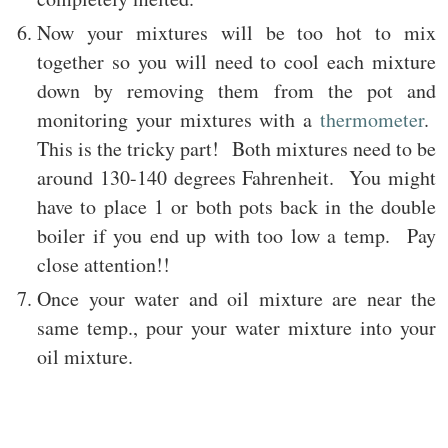
Now your mixtures will be too hot to mix
together so you will need to cool each mixture
down by removing them from the pot and
monitoring your mixtures with a
thermometer
.
This is the tricky part! Both mixtures need to be
around 130-140 degrees Fahrenheit. You might
have to place 1 or both pots back in the double
boiler if you end up with too low a temp. Pay
close attention!!
Once your water and oil mixture are near the
same temp., pour your water mixture into your
oil mixture.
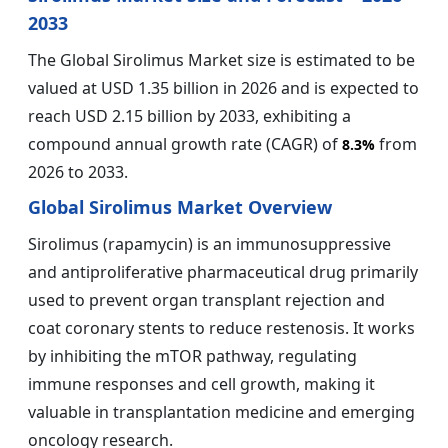
2033
The Global Sirolimus Market size is estimated to be
valued at USD 1.35 billion in 2026 and is expected to
reach USD 2.15 billion by 2033, exhibiting a
compound annual growth rate (CAGR) of
from
8.3%
2026 to 2033.
Global Sirolimus Market Overview
Sirolimus (rapamycin) is an immunosuppressive
and antiproliferative pharmaceutical drug primarily
used to prevent organ transplant rejection and
coat coronary stents to reduce restenosis. It works
by inhibiting the mTOR pathway, regulating
immune responses and cell growth, making it
valuable in transplantation medicine and emerging
oncology research.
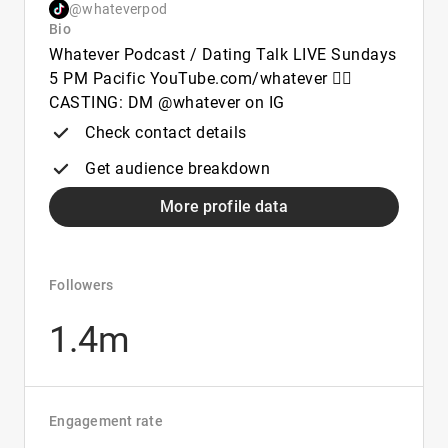
@whateverpod
Bio
Whatever Podcast / Dating Talk LIVE Sundays
5 PM Pacific YouTube.com/whatever 👇🏻
CASTING: DM @whatever on IG
Check contact details
Get audience breakdown
More profile data
Followers
1.4m
Engagement rate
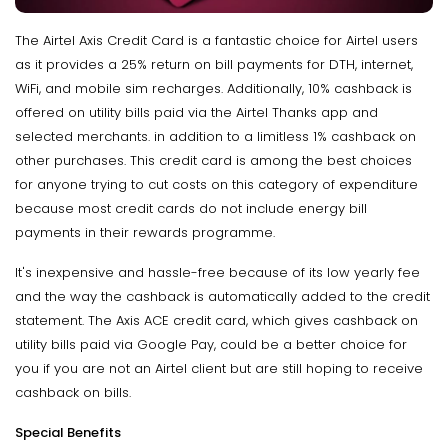
The Airtel Axis Credit Card is a fantastic choice for Airtel users
as it provides a 25% return on bill payments for DTH, internet,
WiFi, and mobile sim recharges. Additionally, 10% cashback is
offered on utility bills paid via the Airtel Thanks app and
selected merchants. in addition to a limitless 1% cashback on
other purchases. This credit card is among the best choices
for anyone trying to cut costs on this category of expenditure
because most credit cards do not include energy bill
payments in their rewards programme.
It's inexpensive and hassle-free because of its low yearly fee
and the way the cashback is automatically added to the credit
statement. The Axis ACE credit card, which gives cashback on
utility bills paid via Google Pay, could be a better choice for
you if you are not an Airtel client but are still hoping to receive
cashback on bills.
Special Benefits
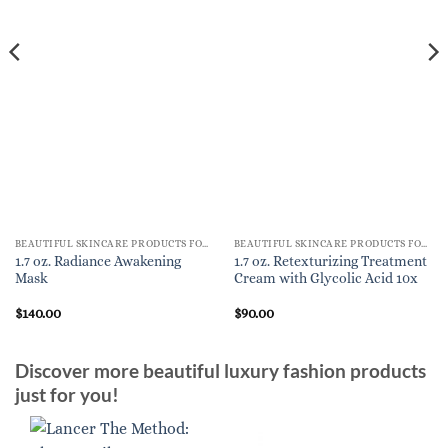
BEAUTIFUL SKINCARE PRODUCTS FOR WOMEN
BEAUTIFUL SKINCARE PRODUCTS FOR WOMEN
1.7 oz. Radiance Awakening
1.7 oz. Retexturizing Treatment
Mask
Cream with Glycolic Acid 10x
$
140.00
$
90.00
Discover more beautiful luxury fashion products
just for you!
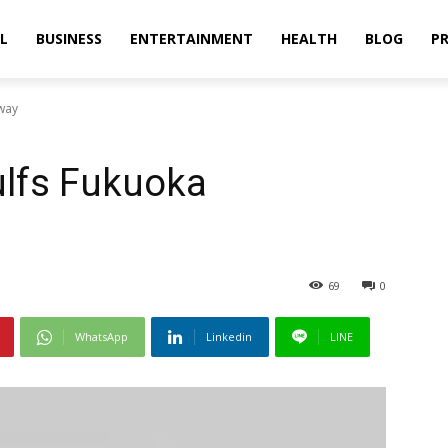
L
BUSINESS
ENTERTAINMENT
HEALTH
BLOG
PR
way
lfs Fukuoka
69
0
WhatsApp
Linkedin
LINE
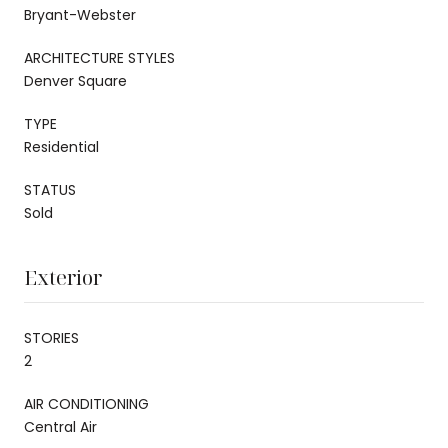
Bryant-Webster
ARCHITECTURE STYLES
Denver Square
TYPE
Residential
STATUS
Sold
Exterior
STORIES
2
AIR CONDITIONING
Central Air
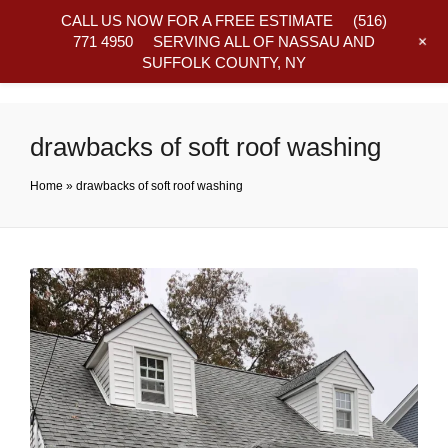
CALL US NOW FOR A FREE ESTIMATE
(516)
+
771 4950
SERVING ALL OF NASSAU AND
SUFFOLK COUNTY, NY
Frequently Asked Questions
drawbacks of soft roof washing
Home
»
drawbacks of soft roof washing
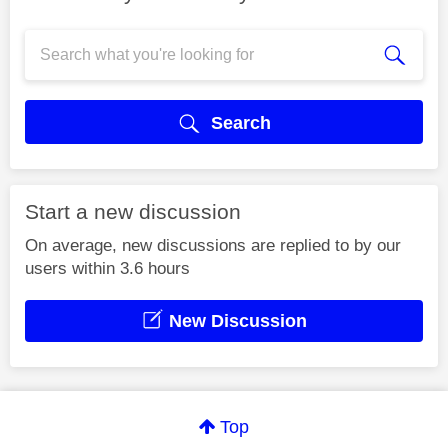
Search
Start a new discussion
On average, new discussions are replied to by our
users within 3.6 hours
New Discussion
Top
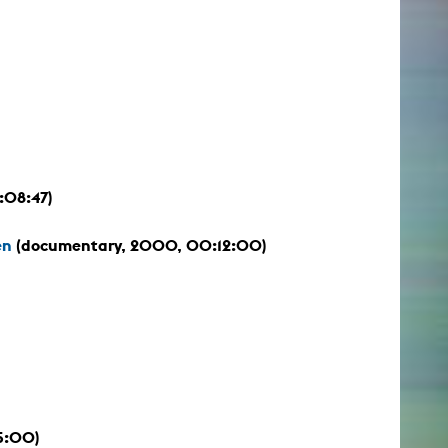
:08:47)
en
(documentary, 2000, 00:12:00)
15:00)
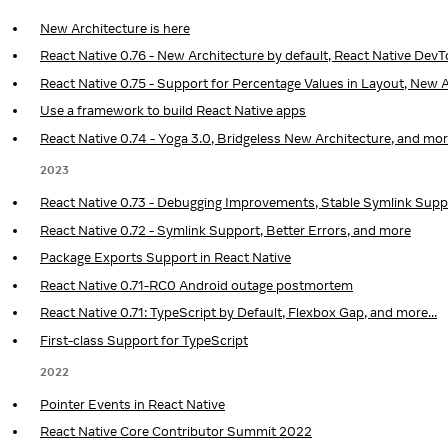
New Architecture is here
React Native 0.76 - New Architecture by default, React Native Dev
React Native 0.75 - Support for Percentage Values in Layout, New A
Use a framework to build React Native apps
React Native 0.74 - Yoga 3.0, Bridgeless New Architecture, and mo
2023
React Native 0.73 - Debugging Improvements, Stable Symlink Supp
React Native 0.72 - Symlink Support, Better Errors, and more
Package Exports Support in React Native
React Native 0.71-RC0 Android outage postmortem
React Native 0.71: TypeScript by Default, Flexbox Gap, and more...
First-class Support for TypeScript
2022
Pointer Events in React Native
React Native Core Contributor Summit 2022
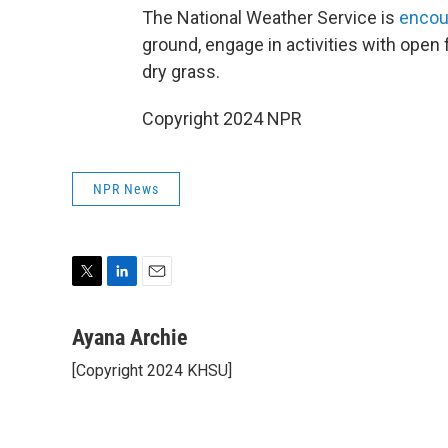
The National Weather Service is
encou
ground, engage in activities with open fl
dry grass.
Copyright 2024 NPR
NPR News
T
L
E
w
i
m
i
n
a
Ayana Archie
t
k
i
[Copyright 2024 KHSU]
t
e
l
e
d
r
I
n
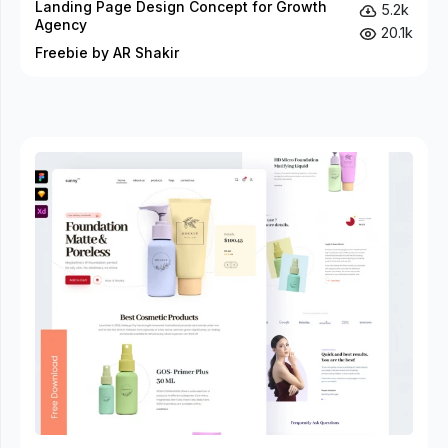
Landing Page Design Concept for Growth
5.2k
Agency
20.1k
Freebie by AR Shakir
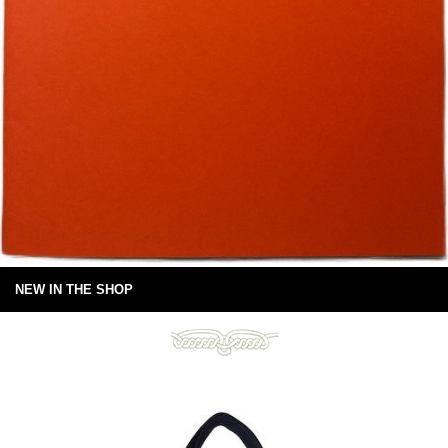
NEW IN THE SHOP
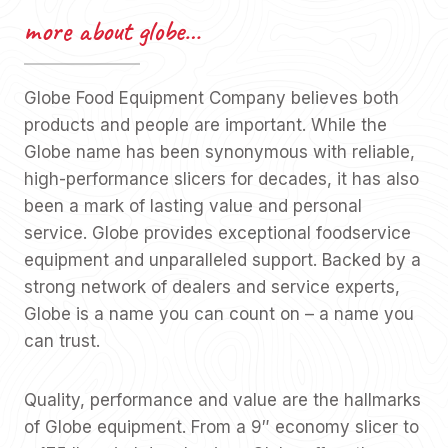
more about globe…
Globe Food Equipment Company believes both
products and people are important. While the
Globe name has been synonymous with reliable,
high-performance slicers for decades, it has also
been a mark of lasting value and personal
service. Globe provides exceptional foodservice
equipment and unparalleled support. Backed by a
strong network of dealers and service experts,
Globe is a name you can count on – a name you
can trust.
Quality, performance and value are the hallmarks
of Globe equipment. From a 9″ economy slicer to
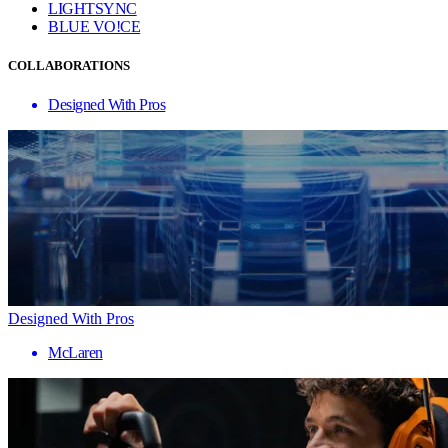
LIGHTSYNC
BLUE VO!CE
COLLABORATIONS
Designed With Pros
Designed With Pros
McLaren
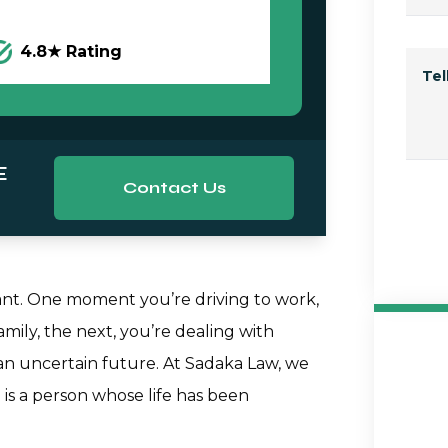
4.8★ Rating
Te
E
Contact Us
tant. One moment you’re driving to work,
mily, the next, you’re dealing with
d an uncertain future. At Sadaka Law, we
is a person whose life has been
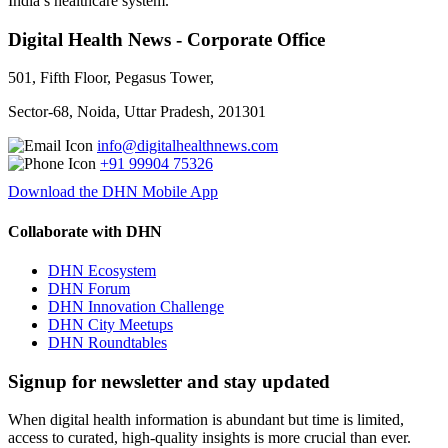
India’s healthcare system.
Digital Health News - Corporate Office
501, Fifth Floor, Pegasus Tower,
Sector-68, Noida, Uttar Pradesh, 201301
info@digitalhealthnews.com
+91 99904 75326
Download the DHN Mobile App
Collaborate with DHN
DHN Ecosystem
DHN Forum
DHN Innovation Challenge
DHN City Meetups
DHN Roundtables
Signup for newsletter and stay updated
When digital health information is abundant but time is limited,
access to curated, high-quality insights is more crucial than ever.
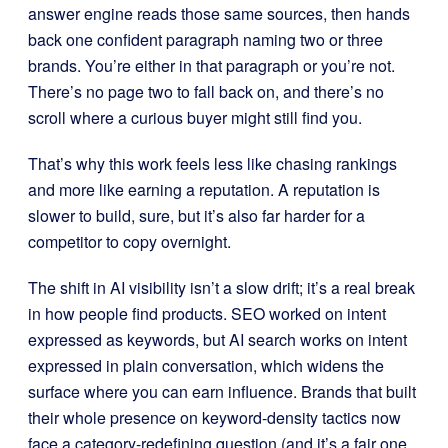
answer engine reads those same sources, then hands
back one confident paragraph naming two or three
brands. You’re either in that paragraph or you’re not.
There’s no page two to fall back on, and there’s no
scroll where a curious buyer might still find you.
That’s why this work feels less like chasing rankings
and more like earning a reputation. A reputation is
slower to build, sure, but it’s also far harder for a
competitor to copy overnight.
The shift in AI visibility isn’t a slow drift; it’s a real break
in how people find products. SEO worked on intent
expressed as keywords, but AI search works on intent
expressed in plain conversation, which widens the
surface where you can earn influence. Brands that built
their whole presence on keyword-density tactics now
face a category-redefining question (and it’s a fair one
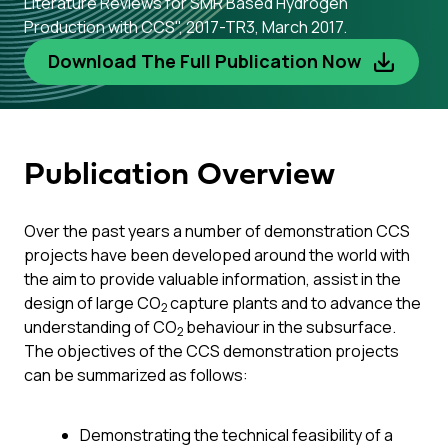
Literature Reviews for SMR Based Hydrogen
Production with CCS", 2017-TR3, March 2017.
Download The Full Publication Now
Publication Overview
Over the past years a number of demonstration CCS
projects have been developed around the world with
the aim to provide valuable information, assist in the
design of large CO
capture plants and to advance the
2
understanding of CO
behaviour in the subsurface.
2
The objectives of the CCS demonstration projects
can be summarized as follows:
Demonstrating the technical feasibility of a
· · · ·
Taking the entries as a whole, work out how many lines contain the string "need". Respond with only the number.

2